– Esta mañana he enterrado a tu padre -le dijo señalando el cementerio. Arnau lo interrogó con la mirada-. No he querido avisarte por si aparecía algún soldado. El veguer decidió que no quería que la gente viese el cadáver quemado de tu padre, ni en la plaza del Blat ni en las puertas de la ciudad; tenía miedo de que cundiese el ejemplo. No me ha sido difícil que me permitieran enterrarlo.

Ambos permanecieron en silencio frente al cementerio durante un rato.

– ¿Quieres que te deje solo? -preguntó el cura al final.

– Tengo que limpiar la capilla de los bastaixos -contestó Arnau secándose las lágrimas.

Durante unos días, Arnau hizo sólo un viaje, y después volvía a la capilla. Las galeras ya habían partido y la mercancía era la habitual del tráfico mercantil: telas, coral, especias, cobre, cera… Un día, su espalda no sangró. Josep volvió a inspeccionarla y Arnau siguió cargando grandes fardos de tela, sonriendo a todos los bastaixos con los que se cruzaba.

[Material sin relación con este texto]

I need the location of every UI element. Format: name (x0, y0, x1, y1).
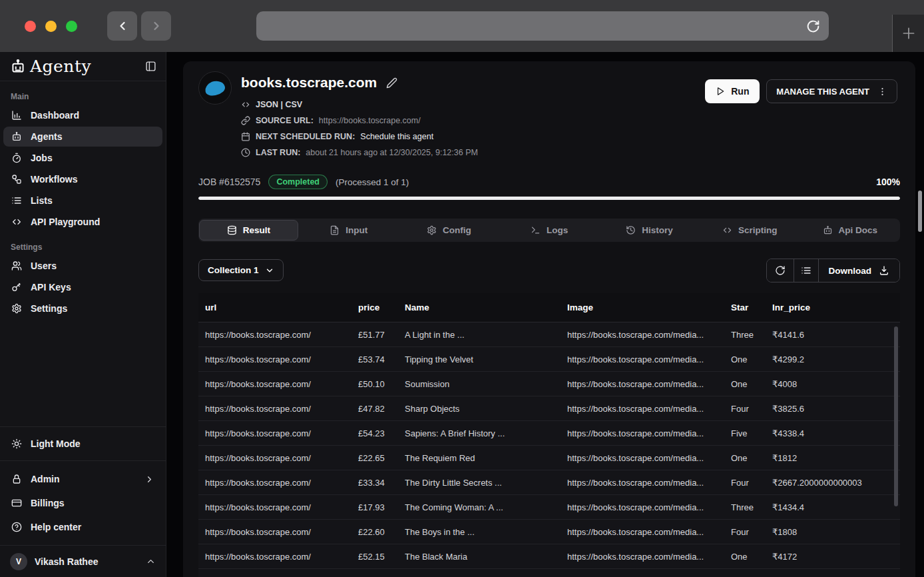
tab-api-docs[interactable]: Api Docs (800, 220, 899, 241)
table-cell-inr_price: ₹4299.2 (772, 354, 900, 364)
run-button[interactable]: Run (705, 79, 760, 103)
progress-percent: 100% (876, 177, 900, 187)
table-cell-star: One (731, 453, 772, 463)
sidebar-item-api-playground[interactable]: API Playground (3, 212, 162, 232)
zoom-window-button[interactable] (66, 21, 77, 32)
sidebar-item-label: API Keys (31, 282, 71, 292)
gear-icon (427, 225, 437, 235)
tab-scripting[interactable]: Scripting (700, 220, 800, 241)
url-input[interactable] (256, 11, 806, 41)
column-header-star: Star (731, 302, 772, 312)
column-header-image: Image (567, 302, 731, 312)
table-cell-price: £33.34 (358, 478, 405, 488)
chevron-down-icon (265, 266, 274, 275)
tab-result[interactable]: Result (199, 220, 298, 241)
close-window-button[interactable] (25, 21, 36, 32)
table-cell-name: The Coming Woman: A ... (405, 502, 567, 512)
minimize-window-button[interactable] (45, 21, 57, 32)
reload-icon[interactable] (806, 19, 820, 33)
table-cell-price: £50.10 (358, 379, 405, 389)
dots-vertical-icon[interactable] (877, 87, 887, 97)
browser-back-button[interactable] (107, 11, 137, 41)
table-cell-url: https://books.toscrape.com/ (205, 478, 358, 488)
table-cell-url: https://books.toscrape.com/ (205, 453, 358, 463)
table-cell-star: Three (731, 502, 772, 512)
credit-card-icon (11, 498, 22, 508)
table-cell-image: https://books.toscrape.com/media... (567, 478, 731, 488)
light-mode-label: Light Mode (31, 438, 81, 449)
table-row: https://books.toscrape.com/£54.23Sapiens… (198, 421, 900, 446)
view-options-button[interactable] (794, 259, 818, 282)
section-label-main: Main (11, 92, 155, 101)
sidebar-item-api-keys[interactable]: API Keys (3, 277, 162, 297)
gear-icon (11, 303, 22, 314)
chevron-up-icon (146, 556, 156, 566)
bar-chart-icon (11, 110, 22, 121)
window-scrollbar-thumb[interactable] (918, 191, 922, 232)
plus-icon (900, 25, 917, 42)
sidebar-item-lists[interactable]: Lists (3, 191, 162, 211)
download-icon (879, 265, 889, 276)
light-mode-toggle[interactable]: Light Mode (3, 428, 162, 460)
new-tab-button[interactable] (892, 15, 924, 52)
sidebar-item-billings[interactable]: Billings (3, 492, 162, 514)
table-cell-image: https://books.toscrape.com/media... (567, 379, 731, 389)
users-icon (11, 261, 22, 271)
sidebar-item-admin[interactable]: Admin (3, 468, 162, 490)
sidebar-item-help-center[interactable]: Help center (3, 516, 162, 538)
browser-forward-button[interactable] (141, 11, 171, 41)
table-row: https://books.toscrape.com/£22.60The Boy… (198, 520, 900, 544)
table-cell-name: Sharp Objects (405, 404, 567, 414)
history-icon (626, 225, 636, 235)
table-cell-price: £53.74 (358, 354, 405, 364)
table-row: https://books.toscrape.com/£51.77A Light… (198, 322, 900, 347)
tab-history[interactable]: History (600, 220, 699, 241)
table-row: https://books.toscrape.com/£47.82Sharp O… (198, 396, 900, 421)
file-text-icon (330, 225, 340, 235)
table-cell-image: https://books.toscrape.com/media... (567, 330, 731, 340)
sidebar-item-users[interactable]: Users (3, 256, 162, 276)
collection-dropdown[interactable]: Collection 1 (198, 259, 284, 281)
table-scrollbar-thumb[interactable] (894, 326, 898, 506)
agent-format: JSON | CSV (256, 100, 302, 109)
table-cell-star: Four (731, 478, 772, 488)
table-cell-name: Sapiens: A Brief History ... (405, 428, 567, 438)
list-icon (801, 265, 811, 276)
table-cell-name: Soumission (405, 379, 567, 389)
sidebar-item-workflows[interactable]: Workflows (3, 169, 162, 189)
results-table: url price Name Image Star Inr_price http… (198, 293, 900, 577)
workflow-icon (11, 174, 22, 185)
tab-logs[interactable]: Logs (500, 220, 599, 241)
table-cell-image: https://books.toscrape.com/media... (567, 428, 731, 438)
edit-pencil-icon[interactable] (386, 77, 397, 89)
sidebar-item-jobs[interactable]: Jobs (3, 148, 162, 168)
tab-config[interactable]: Config (399, 220, 499, 241)
table-cell-price: £52.15 (358, 552, 405, 562)
code-icon (241, 100, 250, 109)
sidebar-item-settings[interactable]: Settings (3, 298, 162, 318)
column-header-price: price (358, 302, 405, 312)
app-name: Agenty (30, 57, 91, 76)
robot-logo-icon (9, 58, 27, 75)
table-cell-inr_price: ₹1808 (772, 527, 900, 537)
column-header-url: url (205, 302, 358, 312)
table-cell-star: Four (731, 404, 772, 414)
sidebar-item-agents[interactable]: Agents (3, 127, 162, 147)
sidebar-item-label: API Playground (31, 217, 100, 227)
user-menu[interactable]: V Vikash Rathee (3, 546, 162, 577)
table-cell-image: https://books.toscrape.com/media... (567, 354, 731, 364)
table-cell-price: £54.23 (358, 428, 405, 438)
code-icon (11, 217, 22, 227)
refresh-button[interactable] (767, 259, 794, 282)
sidebar-item-label: Agents (31, 131, 62, 142)
schedule-agent-link[interactable]: Schedule this agent (360, 132, 433, 141)
tab-input[interactable]: Input (300, 220, 399, 241)
progress-fill (198, 197, 900, 200)
table-row: https://books.toscrape.com/£52.15The Bla… (198, 544, 900, 569)
sidebar-item-dashboard[interactable]: Dashboard (3, 105, 162, 125)
download-button[interactable]: Download (818, 259, 900, 282)
play-icon (716, 87, 725, 96)
manage-agent-button[interactable]: MANAGE THIS AGENT (766, 79, 897, 103)
sidebar-collapse-icon[interactable] (145, 61, 156, 72)
sidebar-item-label: Admin (31, 474, 60, 484)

Mientras, recibió sus primeros dineros como bastaix . ¡Poco más de lo que percibía trabajando para Grau! Se los entregó todos a Pere, junto con algunas de las monedas que todavía quedaban en la bolsa de Bernat. «No es suficiente», pensó el muchacho al contar las monedas. Bernat le pagaba bastante más.Volvió a abrir la bolsa. No duraría mucho, consideró al comprobar el contenido de la mermada bolsa de Bernat. Con la mano metida en ella, Arnau miró al anciano. Pere frunció los labios.

– Cuando pueda cargar más -le dijo Arnau-, ganaré más dinero.

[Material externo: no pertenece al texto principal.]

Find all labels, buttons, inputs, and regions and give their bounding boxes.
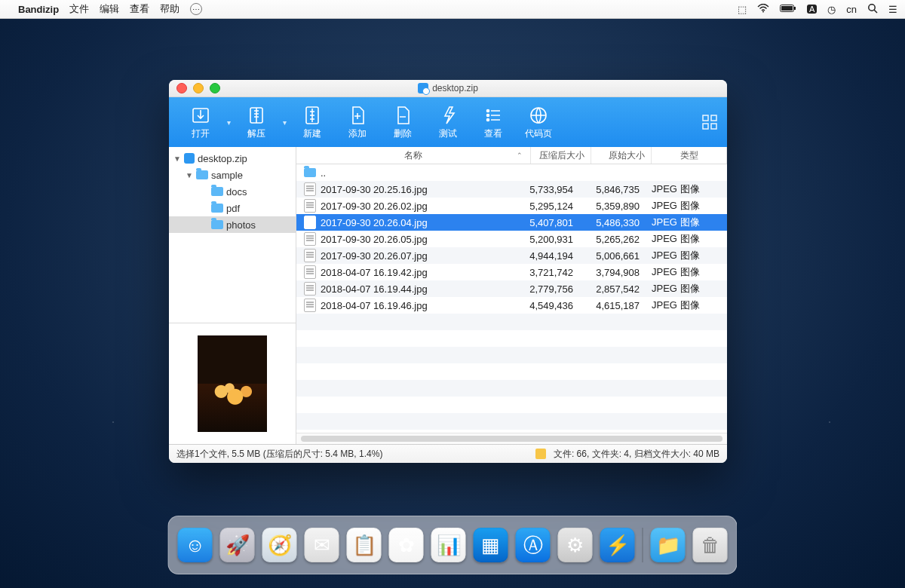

– Eso tardará en llegar, Arnau, lo sabes, y para entonces ya se habrá vaciado la bolsa de tu padre. Tú sabes que esta casa no es mía… No, no lo es -le aclaró ante la expresión de sorpresa del muchacho-. La mayoría de las casas de la ciudad son de la Iglesia: del obispo o de alguna orden religiosa; nosotros sólo las tenernos en enfiteusis, por lo que debemos pagar un canon anual.Ya sabes lo poco que puedo trabajar, por lo que sólo cuento con el alquiler de la habitación para hacer frente al pago. Si tú no llegas a esa cantidad… ¿Entiendes?

– ¿De qué sirve entonces ser libre si los ciudadanos están atados a sus casas como los payeses a sus tierras? -preguntó Arnau, negando con la cabeza.

– No estamos atados a ellas -contestó Pere.

– Pero he oído que todas esas casas pasan de padres a hijos; ¡incluso las venden! ¿Cómo es posible si no son suyas y tampoco son siervos de ellas?

– Es sencillo de entender, Arnau. La Iglesia es muy rica en tierras y propiedades, pero sus leyes le prohiben la venta de los bienes eclesiásticos. -Arnau trató de intervenir pero Pere le rogó silencio con la mano-. El problema es que a los obispos, los abates y demás cargos importantes de la Iglesia los nombra el rey de entre sus amigos. El Papa nunca se niega -añadió-, y todos esos amigos del rey esperan obtener buenas rentas de los bienes que les corresponden, pero como no pueden venderlos han inventado la enfiteusis y de esta forma burlan la prohibición de vender.

– Como si fuesen inquilinos -dijo Arnau.

– No. A los inquilinos se les puede echar en cualquier momento; al enfiteuta no se le puede echar nunca… mientras pague su canon.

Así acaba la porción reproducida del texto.